Es ist das Gedächtnis der Menschwerdung des Sohnes Gottes, das wir mit der Kirche Gottes auf Erden in diesen festlichen Tagen wieder begehen, das Gedächtnis einer Tatsache, die im Himmel und auf Erden und in Ewigkeit ihres Gleichen nicht hat, die eben so einzig in ihrer Art, als gnadenreich in ihrem Endzweck und folgenreich in ihrer Wirkung ist, für uns Alle. Lasst uns die Botschaft dieser Tatsache heute hören in dem Bericht des Evangelisten Lukas, im 2. Kap. seines Evangeliums, vom 1-14. Vers.

Text. Evang. Luk. 2, V. 1-14.
Es begab sich aber zu der Zeit, dass ein Gebot von dem Kaiser Augusto ausging, dass alle Welt geschätzt würde. Und diese Schätzung war die allererste, und geschah zur Zeit, da Cyrenius Landpfleger in Syrien war, Und Jedermann ging, dass er sich schätzen ließe, ein Jeglicher in seine Stadt. Da machte sich auch auf Joseph aus Galiläa, aus der Stadt Nazareth, in das jüdische Land, zur Stadt Davids, die da heißt Bethlehem, darum dass er von dem Haus und Geschlecht Davids war; auf dass er sich schätzen ließe mit Maria, seinem vertrauten Weib; die war schwanger. Und als sie daselbst waren, kam die Zeit, dass sie gebären sollte. Und sie gebar ihren ersten Sohn, und wickelte ihn in Windeln, und legte ihn in eine Krippe; denn sie hatten sonst keinen Raum in der Herberge.
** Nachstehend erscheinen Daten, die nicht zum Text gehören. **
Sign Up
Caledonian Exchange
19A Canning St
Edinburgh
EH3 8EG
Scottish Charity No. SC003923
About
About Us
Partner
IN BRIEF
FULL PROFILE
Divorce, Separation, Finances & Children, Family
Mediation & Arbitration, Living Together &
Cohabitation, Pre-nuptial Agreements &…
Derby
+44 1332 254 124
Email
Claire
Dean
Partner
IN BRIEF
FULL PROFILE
Und es waren Hirten in derselbigen Gegend auf dem Feld bei den Hürden, die hüteten des Nachts ihrer Herde. Und siehe, des Herrn Engel trat zu ihnen, und die Klarheit des Herrn leuchtete um sie; und sie fürchteten sich. Und der Engel sprach zu ihnen: Fürchtet euch nicht; siehe ich verkündige euch große Freude, die allem Volk widerfahren wird! Denn euch ist heute der Heiland geboren, welcher ist Christus der Herr, in der Stadt Davids. Und das habt zum Zeichen, ihr werdet finden das Kind in Windeln gewickelt, und in einer Krippe liegend. Und alsobald war da bei dem Engel die Menge der himmlischen Heerscharen, die lobten Gott, und sprachen: Ehre sei Gott in der Höhe, und Friede auf Erden, und den Menschen ein Wohlgefallen!
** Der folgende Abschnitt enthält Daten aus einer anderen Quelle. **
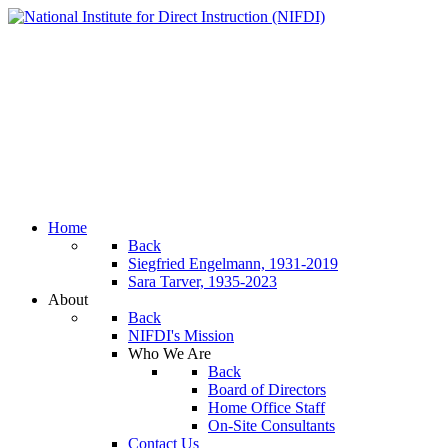
Home
Back
Siegfried Engelmann, 1931-2019
Sara Tarver, 1935-2023
About
Back
NIFDI's Mission
Who We Are
Back
Board of Directors
Home Office Staff
On-Site Consultants
Contact Us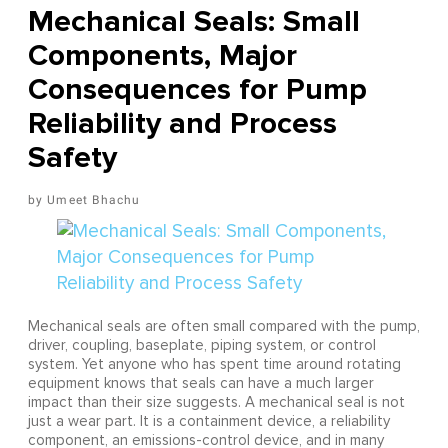
Mechanical Seals: Small
Components, Major
Consequences for Pump
Reliability and Process
Safety
Umeet Bhachu
Mechanical seals are often small compared with the pump,
driver, coupling, baseplate, piping system, or control
system. Yet anyone who has spent time around rotating
equipment knows that seals can have a much larger
impact than their size suggests. A mechanical seal is not
just a wear part. It is a containment device, a reliability
component, an emissions-control device, and in many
So weit der Bericht unsers Evangelisten von der Tatsache der Menschwerdung Christi, wie sie geschehen, und in derselben Nacht, da sie geschehen, auch von himmlischen Boten auf Erden, verkündigt ward. Lasst mich versuchen, die Gnade und Herrlichkeit dieser Tatsache, wie sie uns in diesem Bericht nach, allen Seiten hin zu sehen gegeben wird, in 6 Hauptpunkte zusammenzufassen. Die Menschwerdung des Sohnes Gottes ist (I.) zuvörderst die erste der großen Taten Gottes in dem Werfe unserer Erlösung. Sie ist (II.) eben hiermit zweitens der Anfang der Erfüllung der alttestamentlichen Verheißung. Sie ist eben darum auch (III.) der Mittelpunkt und Lichtpunkt der Geschichte unseres Geschlechts, der Weltgeschichte. Sie weist uns (IV.) gleich in ihren ersten Segnungen auch auf die göttliche Ordnung hin, in der uns das Heil in Christo dargeboten, und allein auch empfangen wird. (V.) Sie weist uns aber auch gleich auf das göttliche Ziel hin, auf den ganzen Reichtum des Heils, das durch Christum an uns, die wir an ihn glauben, offenbar werden soll. (VI.) Sie zeigt uns endlich die heiligen Engel und die Erlösten unsers Menschengeschlechtes zu Einem Volk unter Einem Haupte, in Liebe und ewig vereinigt. Die drei ersten Hauptpunkte seien heute, die drei andern, so der Herr will, morgen der Gegenstand unserer Betrachtung. Der Geist des Herrn, der uns die Botschaft des Weihnachtsfestes durch den Evangelisten Lukas in den vorgelesenen Worten hat aufzeichnen lassen, auf dass die Kirche des Herrn auf Erden in allen Zeitaltern sie höre und wisse, sei mit den Kräften seines Lichtes und seiner Gnade unter uns an diesem festlichen Morgen, da sie auch uns wieder verkündigt wird!

I.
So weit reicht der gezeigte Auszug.